Artificial intelligence is today’s talisman. It appears in every pitch deck, investor briefing and product brochure, promising a transformation that will outpace competitors and create outsized returns. Yet in the course of Technical Due Diligence, claims of being “AI-powered” often dissolve under scrutiny, revealing little more than experimentation or, in some cases, nothing beyond the marketing slide.

This is not new in technology markets. Every wave of innovation has carried with it a period of exaggeration before maturity. What makes the AI wave distinctive is the intensity of hype, the speed with which vendors feel compelled to attach AI to their proposition, and the genuine difficulty many non-specialists have in telling the difference between robust implementation and vapourware.

When “AI” Is Not Really AI

A common observation is that many companies describe themselves as using AI when their solutions are, at best, rules-based automation or statistical analysis. There is nothing wrong with a well-designed algorithm, but it is misleading to suggest machine learning or generative models where none exist. In our previous piece on When Every Product Claims to Be ‘AI-Powered’ we explored the risks for product leaders in allowing marketing to outpace reality. For diligence teams, the task is to strip away the branding and determine what the technology actually does.

Experimentation Without Execution

Another familiar pattern is the presence of early-stage pilots, proof-of-concept models or academic-style experiments, but little evidence of these being translated into production. A company might proudly present a research environment or lab demo while the live platform continues without any AI contribution at all. This disconnect is particularly significant in due diligence, since it raises questions not only about technological maturity but also about organisational capability to bring innovation into the core product.
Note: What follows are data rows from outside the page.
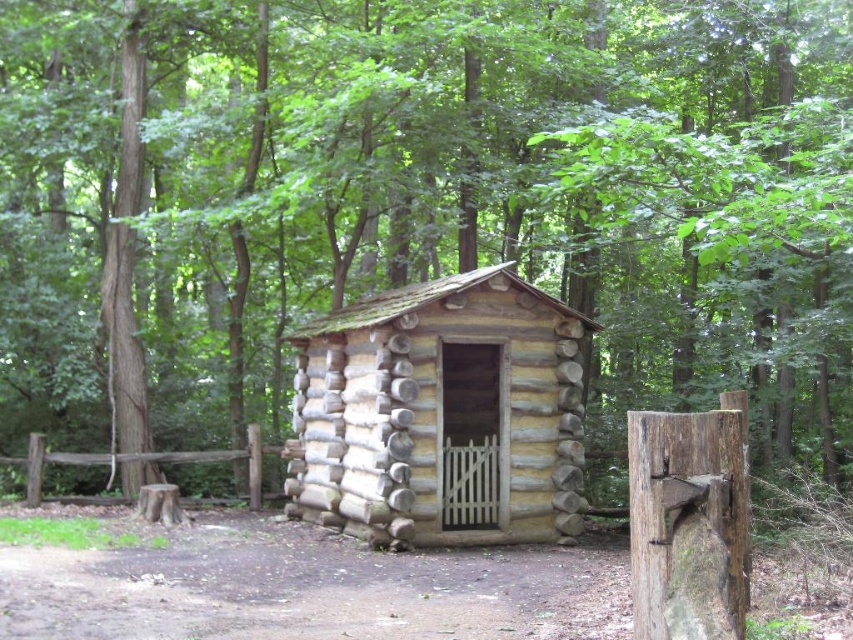 You are a carpenter who needs to choose between the smooth brown log at center and the brown wooden fence at lower left for a project requiring a thinner material. Which object should you select?

The smooth brown log at center is thinner than the brown wooden fence at lower left, so you should select the smooth brown log at center for your project.

You are standing in the forest and see the light brown wooden log cabin at center and the smooth brown log at center. Which object is positioned lower in the image?

The light brown wooden log cabin at center is located below smooth brown log at center, so it is positioned lower in the image.

You are standing in the dense forest near the light brown wooden log cabin at center. If you want to reach the cabin, which direction should you move relative to your current position?

The light brown wooden log cabin at center is located at point (442, 413), so you should move towards the center of the forest to reach it. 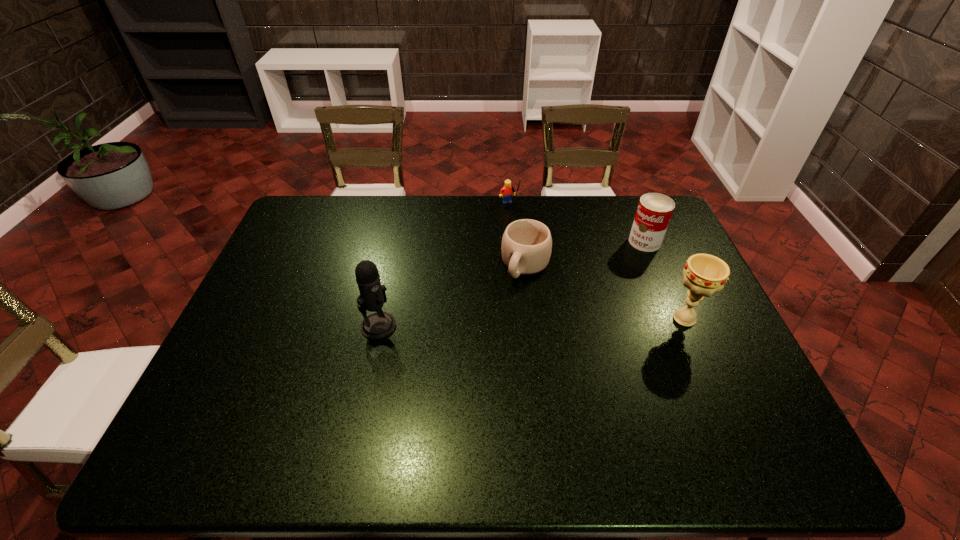 I want to click on free space between the second tallest object and the can, so click(x=664, y=280).

Identify the location of empty space that is in between the tallest object and the second tallest object. (532, 322).

This screenshot has width=960, height=540. I want to click on free space that is in between the tallest object and the farthest object, so click(x=444, y=266).

Locate an element on the screen. vacant area that lies between the Lego and the microphone is located at coordinates (444, 266).

Locate an element on the screen. vacant space that's between the tallest object and the can is located at coordinates (512, 284).

Identify the location of vacant area that lies between the farthest object and the can. The image size is (960, 540). (577, 224).

This screenshot has height=540, width=960. I want to click on blank region between the second tallest object and the third shortest object, so click(664, 280).

The image size is (960, 540). Find the location of `free space between the tallest object and the fourth shortest object`. free space between the tallest object and the fourth shortest object is located at coordinates (532, 322).

Image resolution: width=960 pixels, height=540 pixels. Identify the location of free space that is in between the mug and the tallest object. (452, 296).

At what (x,y) coordinates should I click in order to perform the action: click on object that stands as the fourth closest to the farthest object. Please return your answer as a coordinate pair (x, y). Looking at the image, I should click on (704, 274). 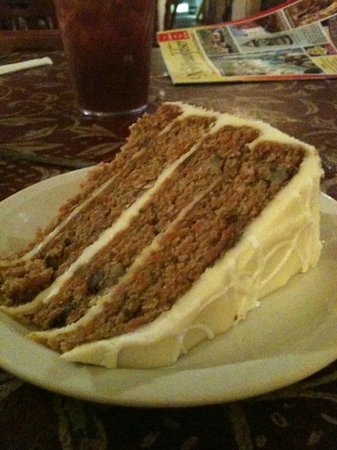 Image resolution: width=337 pixels, height=450 pixels. What are the coordinates of `chair` in the screenshot? It's located at (51, 27). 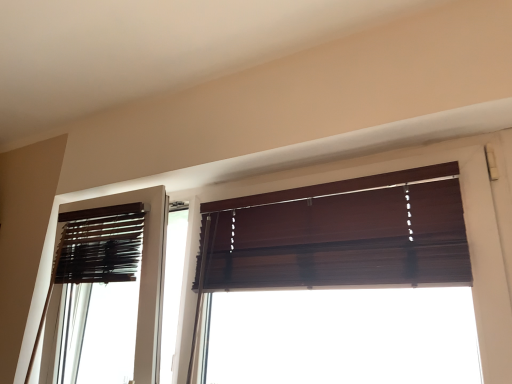 Question: Is brown matte blinds at left bigger than dark wood blinds at upper center?

Choices:
 (A) no
 (B) yes

Answer: (A)

Question: Is brown matte blinds at left thinner than dark wood blinds at upper center?

Choices:
 (A) yes
 (B) no

Answer: (B)

Question: Can you confirm if brown matte blinds at left is positioned to the right of dark wood blinds at upper center?

Choices:
 (A) yes
 (B) no

Answer: (B)

Question: Is dark wood blinds at upper center at the back of brown matte blinds at left?

Choices:
 (A) no
 (B) yes

Answer: (A)

Question: Does brown matte blinds at left have a greater height compared to dark wood blinds at upper center?

Choices:
 (A) yes
 (B) no

Answer: (B)

Question: Is brown matte blinds at left positioned beyond the bounds of dark wood blinds at upper center?

Choices:
 (A) no
 (B) yes

Answer: (B)

Question: Is dark wood blinds at upper center at the left side of brown matte blinds at left?

Choices:
 (A) no
 (B) yes

Answer: (A)

Question: From a real-world perspective, is dark wood blinds at upper center on brown matte blinds at left?

Choices:
 (A) no
 (B) yes

Answer: (B)

Question: Is dark wood blinds at upper center far from brown matte blinds at left?

Choices:
 (A) yes
 (B) no

Answer: (B)

Question: Are dark wood blinds at upper center and brown matte blinds at left making contact?

Choices:
 (A) no
 (B) yes

Answer: (A)

Question: Is brown matte blinds at left surrounded by dark wood blinds at upper center?

Choices:
 (A) yes
 (B) no

Answer: (B)

Question: Is dark wood blinds at upper center closer to the viewer compared to brown matte blinds at left?

Choices:
 (A) no
 (B) yes

Answer: (B)

Question: Is brown matte blinds at left wider or thinner than dark wood blinds at upper center?

Choices:
 (A) wide
 (B) thin

Answer: (A) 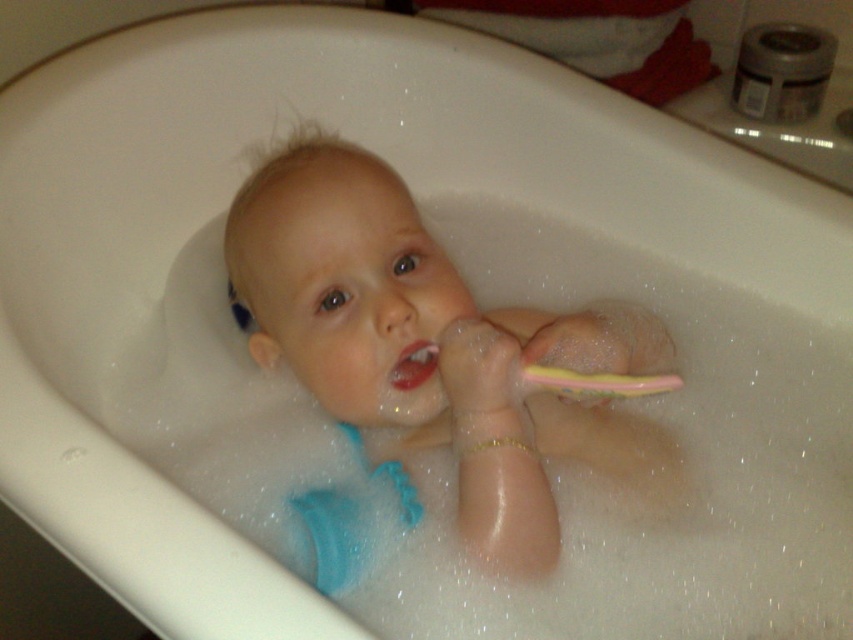 Can you confirm if smooth plastic toothbrush at center is positioned to the left of pink rubber toothbrush at upper center?

In fact, smooth plastic toothbrush at center is to the right of pink rubber toothbrush at upper center.

Between smooth plastic toothbrush at center and pink rubber toothbrush at upper center, which one has more height?

With more height is smooth plastic toothbrush at center.

Who is more forward, [244,292] or [428,356]?

Point [428,356] is more forward.

You are a GUI agent. You are given a task and a screenshot of the screen. Output one action in this format:
    pyautogui.click(x=<x>, y=<y>)
    Task: Click on the smooth plastic toothbrush at center
    
    Given the screenshot: What is the action you would take?
    pyautogui.click(x=432, y=340)

Is smooth plastic toothbrush at center positioned behind yellow rubber toothbrush at upper center?

That is True.

Is point (372, 259) positioned behind point (593, 378)?

Yes, it is.

Locate an element on the screen. Image resolution: width=853 pixels, height=640 pixels. smooth plastic toothbrush at center is located at coordinates (432, 340).

I want to click on smooth plastic toothbrush at center, so click(432, 340).

Is yellow rubber toothbrush at upper center in front of pink rubber toothbrush at upper center?

Yes.

Which is more to the left, yellow rubber toothbrush at upper center or pink rubber toothbrush at upper center?

pink rubber toothbrush at upper center

What do you see at coordinates (596, 381) in the screenshot? The image size is (853, 640). I see `yellow rubber toothbrush at upper center` at bounding box center [596, 381].

I want to click on yellow rubber toothbrush at upper center, so click(596, 381).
A visual representation of the AI Maturity funnel showing increasing maturity from Experiments & Pilots, through Viable Prototypes, to Production-Ready AI as three trapezoids, with a box describing the importance of Transparency in this process to the side, spanning all phases.

Borrowed Brilliance

The growing ecosystem of pre-trained models and third-party services has created another layer of confusion. Many firms bolt on a commodity service from a hyperscaler or open model and present it as if it were proprietary. Once again, there is no inherent problem with leveraging external tools, but investors should be clear on the true intellectual property within a target company and whether differentiation really exists. As we discussed in What Does AI Readiness Look Like in Technical Due Diligence?, the ability to integrate responsibly and sustainably with external AI services is part of the readiness test.

Ethical and Regulatory Overstatements

Sometimes the claims are less about technology and more about compliance. A growing number of vendors insist that their AI is “fully compliant with upcoming regulations” or “bias-free by design”. Given that the UK and European regulatory frameworks are still developing, such assertions should trigger deeper questioning. It is essential to distinguish between a company that has put in place thoughtful governance measures – as we outlined in You Can’t Govern What You Don’t Understand – and one that has simply reassured the market without evidence.
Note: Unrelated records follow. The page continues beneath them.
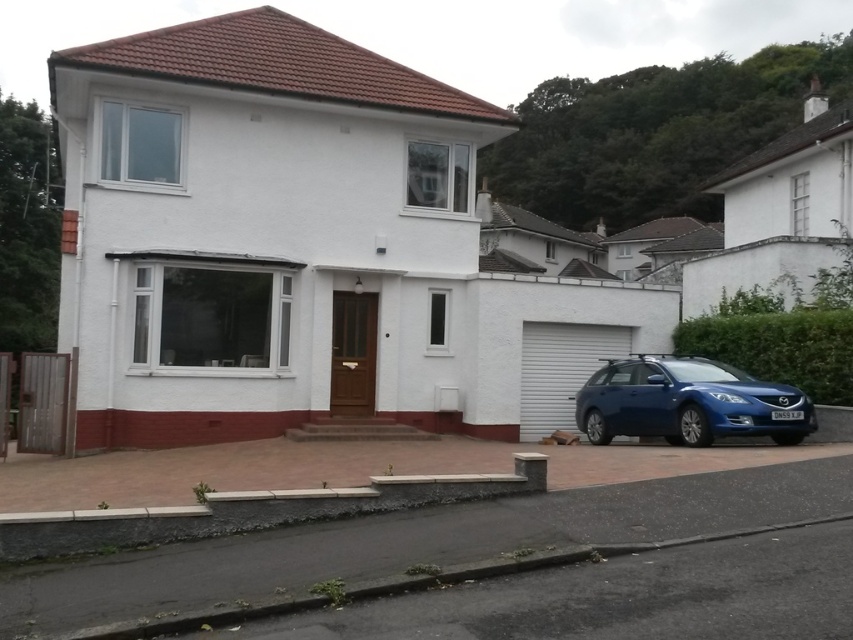 Which is above, brick paved driveway at lower center or paved concrete driveway at center?

brick paved driveway at lower center

Who is more distant from viewer, (554, 500) or (651, 458)?

Point (651, 458)

Is point (548, 532) positioned before point (49, 467)?

Yes.

Locate an element on the screen. Image resolution: width=853 pixels, height=640 pixels. brick paved driveway at lower center is located at coordinates (412, 541).

Which of these two, brick paved driveway at lower center or blue metallic car at lower right, stands taller?

blue metallic car at lower right is taller.

Does brick paved driveway at lower center appear on the left side of blue metallic car at lower right?

Yes, brick paved driveway at lower center is to the left of blue metallic car at lower right.

What do you see at coordinates (412, 541) in the screenshot? The image size is (853, 640). I see `brick paved driveway at lower center` at bounding box center [412, 541].

In order to click on brick paved driveway at lower center in this screenshot , I will do `click(412, 541)`.

Between paved concrete driveway at center and blue metallic car at lower right, which one is positioned lower?

paved concrete driveway at center is lower down.

Is paved concrete driveway at center bigger than blue metallic car at lower right?

Yes, paved concrete driveway at center is bigger than blue metallic car at lower right.

What do you see at coordinates (347, 467) in the screenshot? I see `paved concrete driveway at center` at bounding box center [347, 467].

This screenshot has width=853, height=640. In order to click on paved concrete driveway at center in this screenshot , I will do `click(347, 467)`. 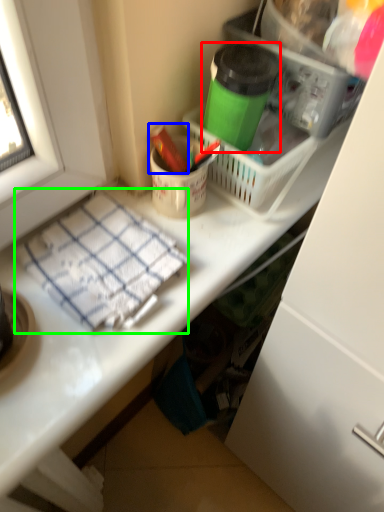 Question: Considering the real-world distances, which object is farthest from bottle (highlighted by a red box)? crayon (highlighted by a blue box) or blanket (highlighted by a green box)?

Choices:
 (A) crayon
 (B) blanket

Answer: (B) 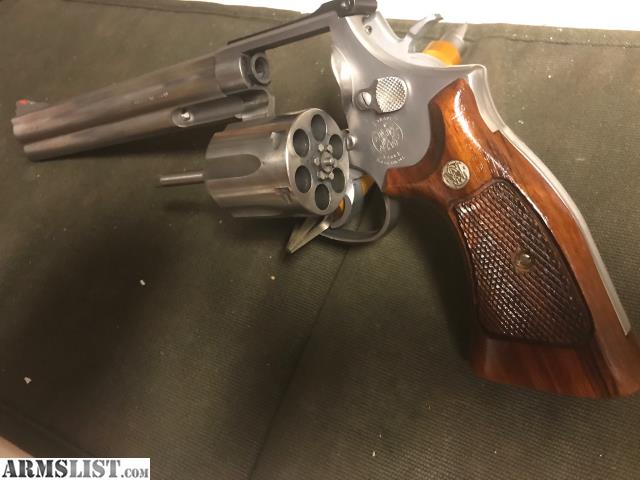 At what (x,y) coordinates should I click in order to perform the action: click on chamber. Please return your answer as a coordinate pair (x, y). Looking at the image, I should click on (322, 155). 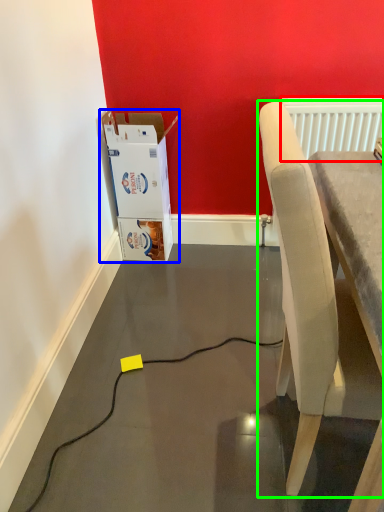 Question: Considering the real-world distances, which object is closest to radiator (highlighted by a red box)? cardboard box (highlighted by a blue box) or chair (highlighted by a green box).

Choices:
 (A) cardboard box
 (B) chair

Answer: (A)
Questions That Uncover the Reality

Spotting the AI mirage is not just about technical interrogation but about asking the right questions. Is there clear documentation of the models in use and the training data behind them? Is there evidence that pilots have been translated into production environments at scale? What proportion of the code base or service is genuinely proprietary, and what is repackaged from elsewhere? How are ethical risks, particularly bias and discrimination, being monitored in practice rather than in theory?

Why This Matters

For Private Equity investors and acquirers, overstatement is not merely an irritation but a material risk. A valuation that assumes AI-led growth will not hold if the technology is absent, immature or indistinguishable from competitors. Worse, overstated claims can conceal gaps in governance or engineering discipline that extend beyond AI. Just as we would identify outdated infrastructure or unmanaged technical debt, we must treat inflated AI positioning as another warning signal.

The task of due diligence is not to dismiss ambition but to understand what is real, what is near-term, and what remains speculative. In doing so, investors are better placed to value a business correctly and management teams can receive the support they need to turn early experiments into lasting impact.